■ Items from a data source
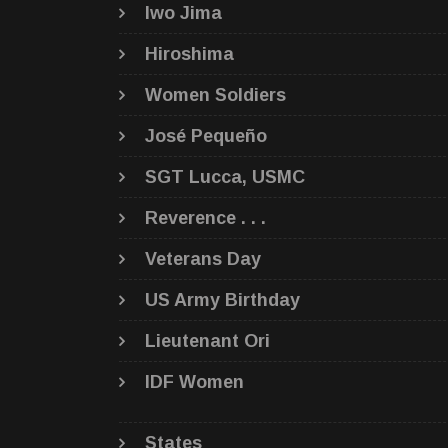
Iwo Jima
Hiroshima
Women Soldiers
José Pequeño
SGT Lucca, USMC
Reverence . . .
Veterans Day
US Army Birthday
Lieutenant Ori
IDF Women
States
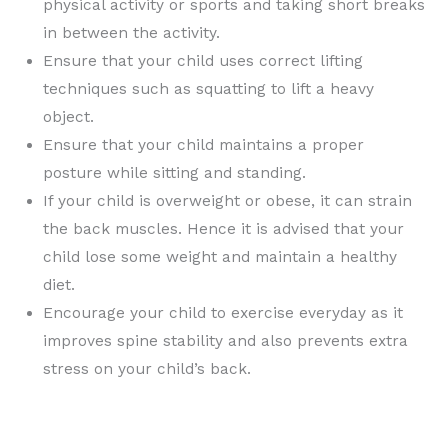
physical activity or sports and taking short breaks
in between the activity.
Ensure that your child uses correct lifting
techniques such as squatting to lift a heavy
object.
Ensure that your child maintains a proper
posture while sitting and standing.
If your child is overweight or obese, it can strain
the back muscles. Hence it is advised that your
child lose some weight and maintain a healthy
diet.
Encourage your child to exercise everyday as it
improves spine stability and also prevents extra
stress on your child’s back.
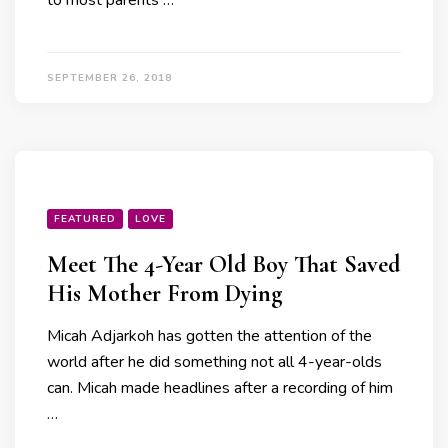
to most parents …
SEPTEMBER 26, 2018
FEATURED
LOVE
Meet The 4-Year Old Boy That Saved
His Mother From Dying
Micah Adjarkoh has gotten the attention of the
world after he did something not all 4-year-olds
can. Micah made headlines after a recording of him
…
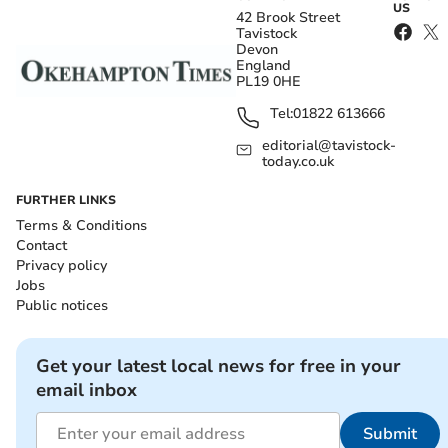
US
42 Brook Street
Tavistock
Devon
England
PL19 0HE
Tel:
01822 613666
editorial@tavistock-
today.co.uk
FURTHER LINKS
Terms & Conditions
Contact
Privacy policy
Jobs
Public notices
Get your latest local news for free in your
email inbox
Submit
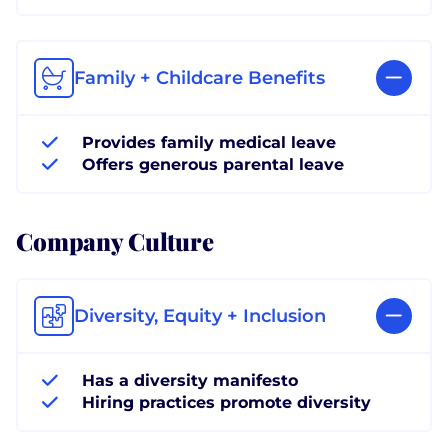
Family + Childcare Benefits
Provides family medical leave
Offers generous parental leave
Company Culture
Diversity, Equity + Inclusion
Has a diversity manifesto
Hiring practices promote diversity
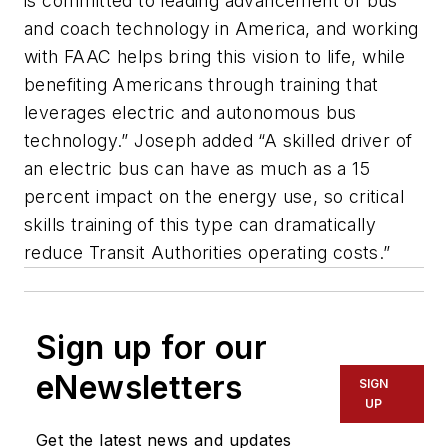
is committed to leading advancement of bus
and coach technology in America, and working
with FAAC helps bring this vision to life, while
benefiting Americans through training that
leverages electric and autonomous bus
technology.” Joseph added “A skilled driver of
an electric bus can have as much as a 15
percent impact on the energy use, so critical
skills training of this type can dramatically
reduce Transit Authorities operating costs.”
Sign up for our
eNewsletters
SIGN
UP
Get the latest news and updates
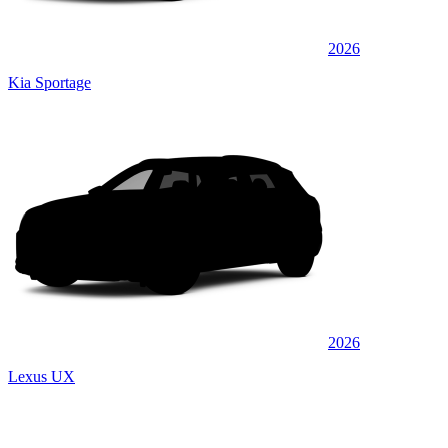
2026
Kia Sportage
2026
Lexus UX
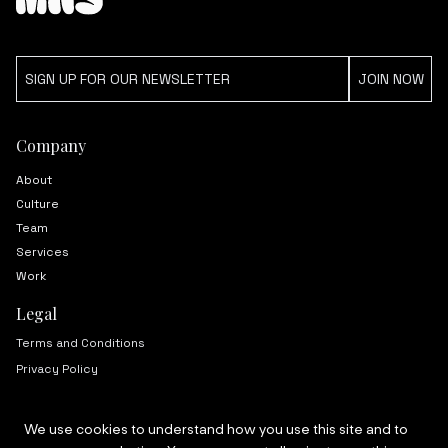
Company
About
Culture
Team
Services
Work
Legal
Terms and Conditions
Privacy Policy
We use cookies to understand how you use this site and to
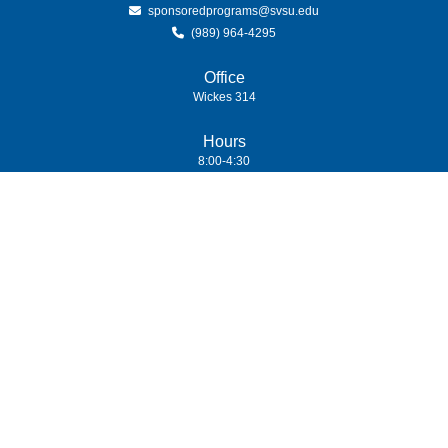
sponsoredprograms@svsu.edu
(989) 964-4295
Office
Wickes 314
Hours
8:00-4:30
(989) 964-4000
7400 Bay Road
University Center,
MI
48710
Copyright
©
Saginaw Valley State University
2026
| Privacy Policy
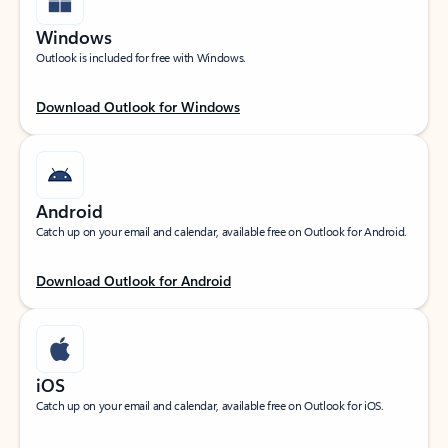
Windows
Outlook is included for free with Windows.
Download Outlook for Windows
Android
Catch up on your email and calendar, available free on Outlook for Android.
Download Outlook for Android
iOS
Catch up on your email and calendar, available free on Outlook for iOS.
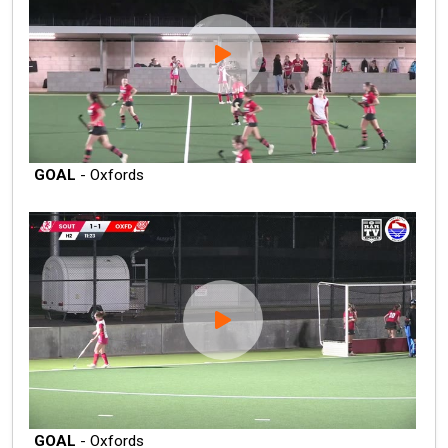
GOAL
- Oxfords
GOAL
- Oxfords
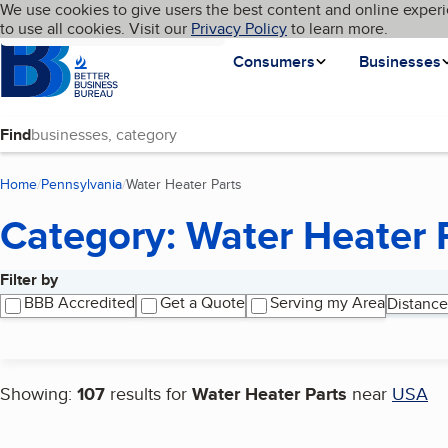
Cookies on BBB.org
We use cookies to give users the best content and online experi
My BBB
Language
to use all cookies. Visit our
Skip to main content
Privacy Policy
to learn more.
Homepage
Consumers
Businesses
Find
Home
Pennsylvania
Water Heater Parts
(current page)
Category: Water Heater 
Filter by
Search results
BBB Accredited
Get a Quote
Serving my Area
Distance
Showing:
107
results for
Water Heater Parts
near
USA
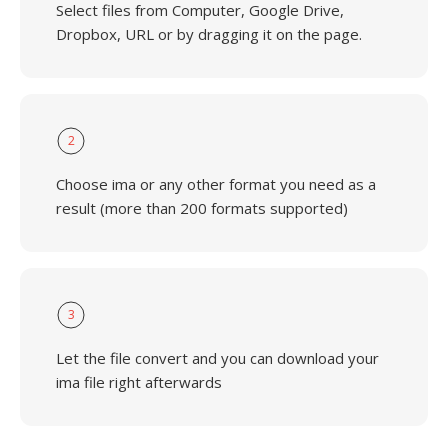
Select files from Computer, Google Drive,
Dropbox, URL or by dragging it on the page.
2
Choose ima or any other format you need as a
result (more than 200 formats supported)
3
Let the file convert and you can download your
ima file right afterwards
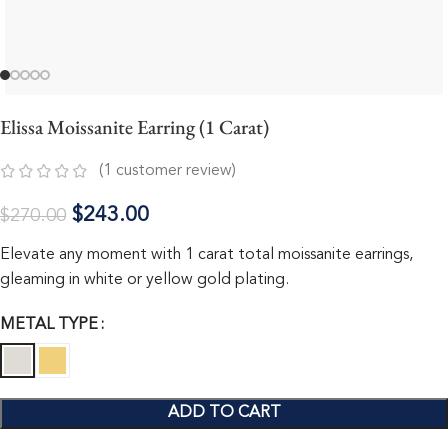
Elissa Moissanite Earring (1 Carat)
(
1
customer review)
$
243.00
$
270.00
Elevate any moment with 1 carat total moissanite earrings,
gleaming in white or yellow gold plating.
METAL TYPE
ADD TO CART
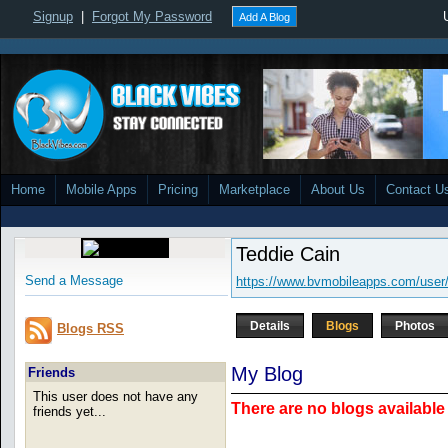
Signup
|
Forgot My Password
Add A Blog
Home
Mobile Apps
Pricing
Marketplace
About Us
Contact U
Teddie Cain
Send a Message
https://www.bvmobileapps.com/user/
Details
Blogs
Photos
Blogs RSS
My Blog
Friends
This user does not have any
There are no blogs available 
friends yet...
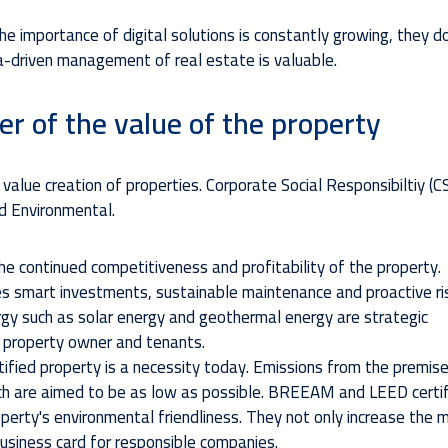
e importance of digital solutions is constantly growing, they d
a-driven management of real estate is valuable.
er of the value of the property
 value creation of properties. Corporate Social Responsibiltiy (C
nd Environmental.
e continued competitiveness and profitability of the property.
 smart investments, sustainable maintenance and proactive ri
y such as solar energy and geothermal energy are strategic
e property owner and tenants.
tified property is a necessity today. Emissions from the premis
ich are aimed to be as low as possible. BREEAM and LEED certif
erty's environmental friendliness. They not only increase the 
business card for responsible companies.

■ Your goal
Omit every picture while transcribing the records above exactly.

■ Response
Iwo Jima
Hiroshima
Women Soldiers
José Pequeño
SGT Lucca, USMC
Reverence . . .
Veterans Day
US Army Birthday
Lieutenant Ori
IDF Women
States
physical activity or sports and taking short breaks
in between the activity.
Ensure that your child uses correct lifting
techniques such as squatting to lift a heavy
object.
Ensure that your child maintains a proper
posture while sitting and standing.
If your child is overweight or obese, it can strain
the back muscles. Hence it is advised that your
child lose some weight and maintain a healthy
diet.
Encourage your child to exercise everyday as it
improves spine stability and also prevents extra
stress on your child’s back.
to most parents …
SEPTEMBER 26, 2018
FEATURED
LOVE
Meet The 4-Year Old Boy That Saved
His Mother From Dying
Micah Adjarkoh has gotten the attention of the
world after he did something not all 4-year-olds
can. Micah made headlines after a recording of him
…
US
42 Brook Street
Tavistock
Devon
England
PL19 0HE
Tel:
01822 613666
editorial@tavistock-
today.co.uk
FURTHER LINKS
Terms & Conditions
Contact
Privacy policy
Jobs
Public notices
Get your latest local news for free in your
email inbox
Submit
Family + Childcare Benefits
Provides family medical leave
Offers generous parental leave
Company Culture
Diversity, Equity + Inclusion
Has a diversity manifesto
Hiring practices promote diversity
is committed to leading advancement of bus
and coach technology in America, and working
with FAAC helps bring this vision to life, while
benefiting Americans through training that
leverages electric and autonomous bus
technology.” Joseph added “A skilled driver of
an electric bus can have as much as a 15
percent impact on the energy use, so critical
skills training of this type can dramatically
reduce Transit Authorities operating costs.”
Sign up for our
eNewsletters
SIGN
UP
Get the latest news and updates
2026
Kia Sportage
2026
Lexus UX
Company
About
Culture
Team
Services
Work
Legal
Terms and Conditions
Privacy Policy
We use cookies to understand how you use this site and to
sponsoredprograms@svsu.edu
(989) 964-4295
Office
Wickes 314
Hours
8:00-4:30
(989) 964-4000
7400 Bay Road
University Center,
MI
48710
Copyright
©
Saginaw Valley State University
2026
| Privacy Policy
Windows
Outlook is included for free with Windows.
Download Outlook for Windows
Android
Catch up on your email and calendar, available free on Outlook for Android.
Download Outlook for Android
iOS
Catch up on your email and calendar, available free on Outlook for iOS.
GOAL
- Oxfords
GOAL
- Oxfords
Cookies on BBB.org
We use cookies to give users the best content and online experi
My BBB
Language
to use all cookies. Visit our
Skip to main content
Privacy Policy
to learn more.
Homepage
Consumers
Businesses
Find
Home
Pennsylvania
Water Heater Parts
(current page)
Category: Water Heater 
Filter by
Search results
BBB Accredited
Get a Quote
Serving my Area
Distance
Showing:
107
results for
Water Heater Parts
near
USA
Select files from Computer, Google Drive,
Dropbox, URL or by dragging it on the page.
2
Choose ima or any other format you need as a
result (more than 200 formats supported)
3
Let the file convert and you can download your
ima file right afterwards
Elissa Moissanite Earring (1 Carat)
(
1
customer review)
$
243.00
$
270.00
Elevate any moment with 1 carat total moissanite earrings,
gleaming in white or yellow gold plating.
METAL TYPE
ADD TO CART
Signup
|
Forgot My Password
Add A Blog
Home
Mobile Apps
Pricing
Marketplace
About Us
Contact U
Teddie Cain
Send a Message
https://www.bvmobileapps.com/user/
Details
Blogs
Photos
Blogs RSS
My Blog
Friends
This user does not have any
There are no blogs available 
friends yet...
e importance of digital solutions is constantly growing, they d
a-driven management of real estate is valuable.
er of the value of the property
 value creation of properties. Corporate Social Responsibiltiy (C
nd Environmental.
e continued competitiveness and profitability of the property.
 smart investments, sustainable maintenance and proactive ri
y such as solar energy and geothermal energy are strategic
e property owner and tenants.
tified property is a necessity today. Emissions from the premis
ich are aimed to be as low as possible. BREEAM and LEED certif
erty's environmental friendliness. They not only increase the 
business card for responsible companies.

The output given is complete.